Unfortunately, the latter has won out in the Illinois General Assembly.
Senate President John Cullerton and House Speaker Mike Madigan have controlled their chambers for about 10 and 35 years, respectively. No other state has a duo who comes close to their total leadership tenure. The two Chicagoans have been members of the General Assembly for a combined 88 years.
So, perhaps it’s understandable that Illinoisans complain about longstanding “Democrat rule” in the state Legislature. But the real problem might be more about personnel than partisanship.
A mere six men have served as Illinois speaker of the House or Senate president since 1983, four Democrats and two Republicans. That means fresh ideas have been in woefully short supply, with political priorities focused on preserving power rather than balancing a given budget, for example.
It would be tough to argue calcified leadership has done the state any favors. A look at Illinois’ social services, finances, economic growth and high total tax burden is depressing. Still, Senate Democrats behind closed doors this week pledged their vote for Cullerton for president in 2019, and GOP members reaffirmed support for their minority leaders. Madigan likely will round up House Democrats the week after Thanksgiving to ask for the same.
Why has this structure persisted?
For one, those leadership posts have become far too powerful.
In 1993, Republicans captured the Illinois Senate for the first time in 18 years. Partially to build a firewall against the Madigan-controlled House, they pioneered a few techniques to consolidate control in the hands of Senate President James “Pate” Philip. One was to overly empower the Rules Committee to the point where it could reliably suffocate pesky bills at the direction of leadership, no matter how popular they were.
Some of those rules then bled into the House, where Madigan has been happy to exploit and refine them in the more than 20 years since. He has remained the Teflon Don, of Springfield, for so many years in part because of his destruction of democracy in what now only could tenuously be called a legislative chamber.
Through the House rules, Madigan controls a preposterous number of lucrative committee chairmanships, who votes in various committees, when a bill will be called for a vote, and what bills even make it to a vote in the first place.
Gov.-elect J.B. Pritzker made a call on the campaign trail for term limits for legislative leaders.
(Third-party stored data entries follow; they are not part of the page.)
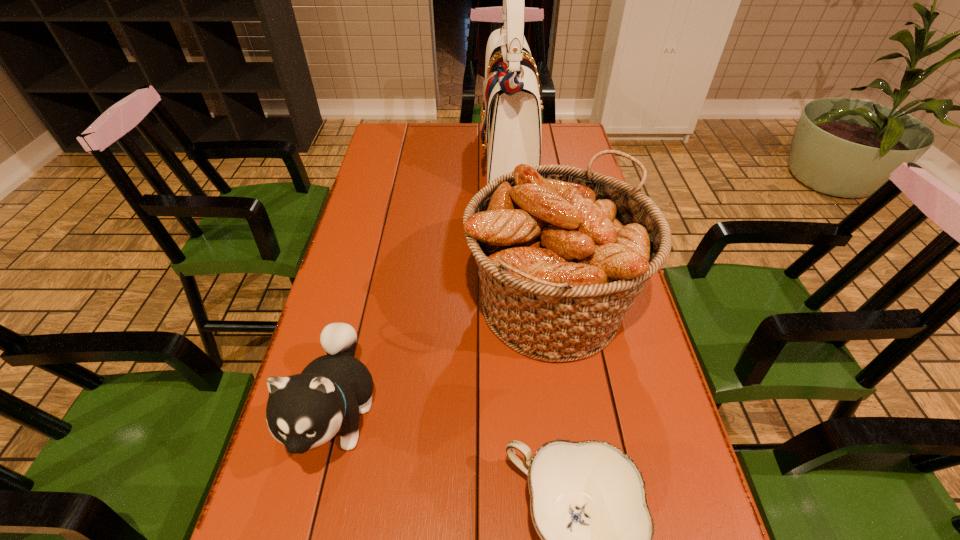 Find the location of a particular element. Image resolution: width=960 pixels, height=540 pixels. the tallest object is located at coordinates (511, 113).

This screenshot has height=540, width=960. In order to click on the farthest object in this screenshot , I will do `click(511, 113)`.

At what (x,y) coordinates should I click in order to perform the action: click on the third shortest object. Please return your answer as a coordinate pair (x, y). Looking at the image, I should click on (562, 252).

Where is `the third tallest object`? the third tallest object is located at coordinates (304, 411).

Identify the location of puppy. (304, 411).

This screenshot has width=960, height=540. I want to click on vacant position located 0.340m on the front-facing side of the tallest object, so click(x=389, y=160).

Identify the location of vacant position located on the front-facing side of the tallest object. The height and width of the screenshot is (540, 960). (456, 160).

The image size is (960, 540). Identify the location of free spot located on the front-facing side of the tallest object. (462, 160).

Locate an element on the screen. This screenshot has width=960, height=540. vacant area situated on the left of the basket is located at coordinates (393, 306).

Locate an element on the screen. This screenshot has height=540, width=960. free spot located 0.070m at the face of the third tallest object is located at coordinates (308, 531). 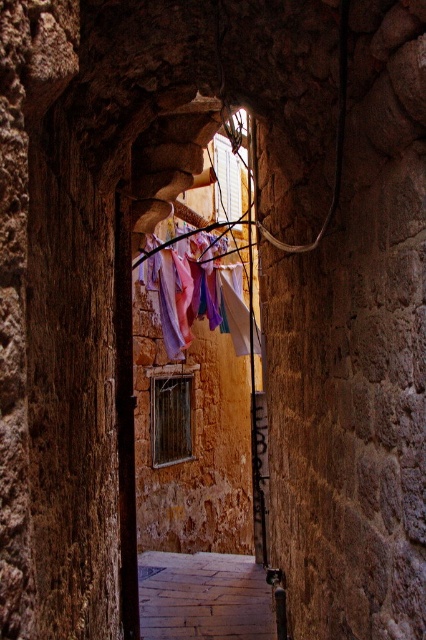 Is point (149, 576) positioned behind point (147, 275)?

No, it is in front of (147, 275).

From the picture: Is smooth stone alley at center smaller than pastel fabric at center?

Yes.

I want to click on smooth stone alley at center, so click(204, 596).

Locate an element on the screen. smooth stone alley at center is located at coordinates (204, 596). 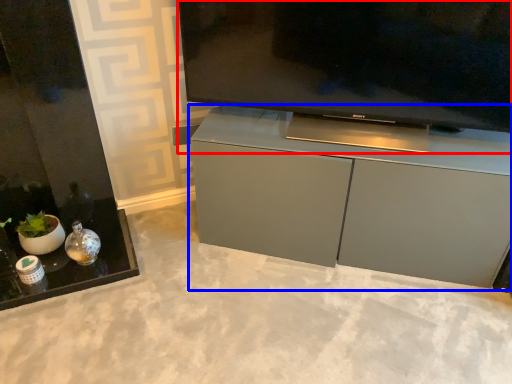 Question: Which object is closer to the camera taking this photo, television (highlighted by a red box) or cabinetry (highlighted by a blue box)?

Choices:
 (A) television
 (B) cabinetry

Answer: (A) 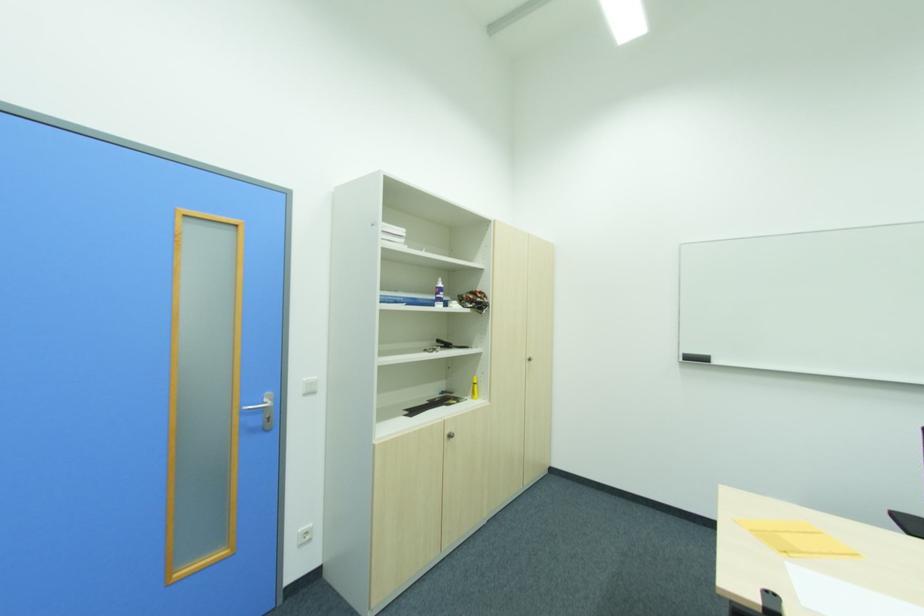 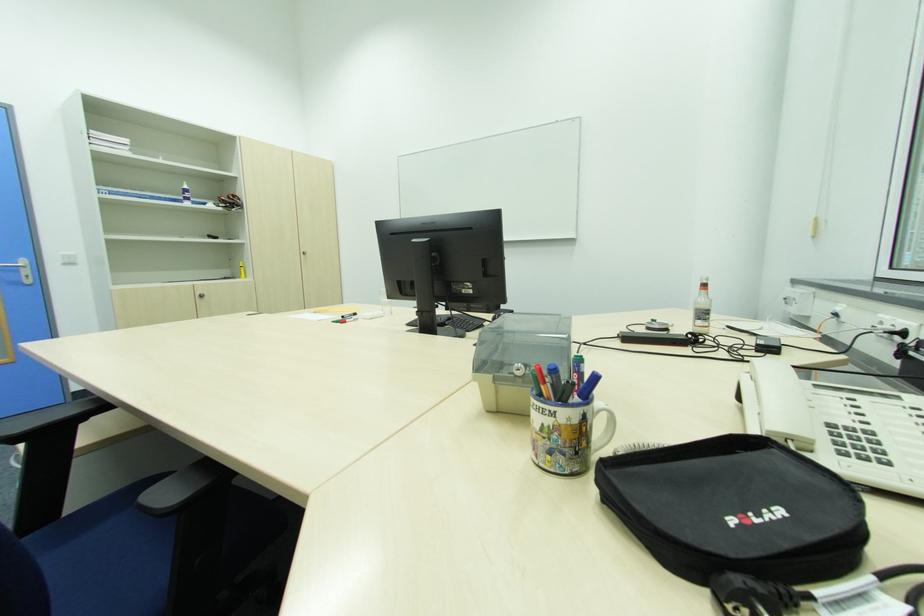 The point at (309, 379) is marked in the first image. Where is the corresponding point in the second image?

(64, 254) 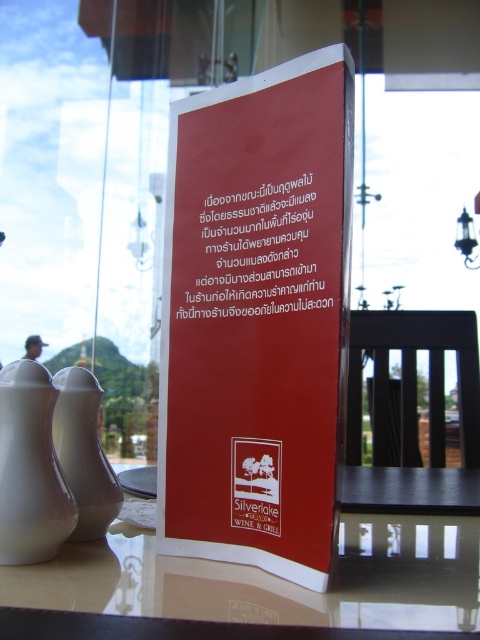 Question: Which object is closer to the camera taking this photo?

Choices:
 (A) white ceramic tea pot at lower left
 (B) matte red sign at center
 (C) white glossy tea pot at lower left

Answer: (B)

Question: Which point is closer to the camera taking this photo?

Choices:
 (A) (14, 518)
 (B) (443, 468)
 (C) (247, 282)
 (D) (334, 204)

Answer: (D)

Question: Observing the image, what is the correct spatial positioning of glossy glass table at center in reference to matte red sign at center?

Choices:
 (A) left
 (B) right

Answer: (B)

Question: Is red matte sign at center in front of white glossy tea pot at lower left?

Choices:
 (A) no
 (B) yes

Answer: (B)

Question: Which object appears farthest from the camera in this image?

Choices:
 (A) glossy glass table at center
 (B) matte red sign at center

Answer: (B)

Question: Can you confirm if glossy glass table at center is positioned below white glossy tea pot at lower left?

Choices:
 (A) no
 (B) yes

Answer: (B) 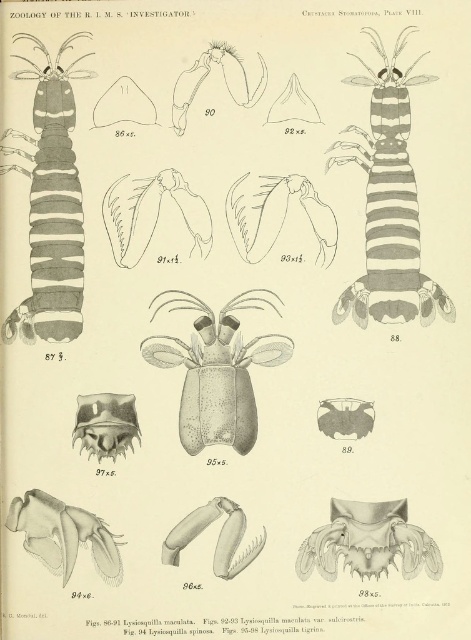 Based on the illustration from the zoological publication, if you were to measure the distance from your current viewpoint to the point labeled at coordinates (406, 173), what would it be?

The point labeled at coordinates (406, 173) is 3.77 feet away from the viewer.

You are a researcher examining the illustration and need to determine the spatial arrangement of the striped paper shrimp at upper right and the striped paper shrimp at left. Which one is closer to the viewer?

The striped paper shrimp at upper right is closer to the viewer because the striped paper shrimp at left is behind it.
Unlike reforming the legislative rules, that doesn’t necessarily solve the power problem. But it’s something.
Will Pritzker actually push for such a measure with Madigan in office? Not if he wants any of his legislative agenda to reach the governor’s desk. Therein lies the problem.
Notably, U.S. congressman and longtime Madigan ally Dan Lipinski said he would not back Nancy Pelosi for speaker of the House until she agrees to changes in the legislative rules to empower rank-and-file lawmakers.
Every House Democrat in Springfield should be screaming for the same.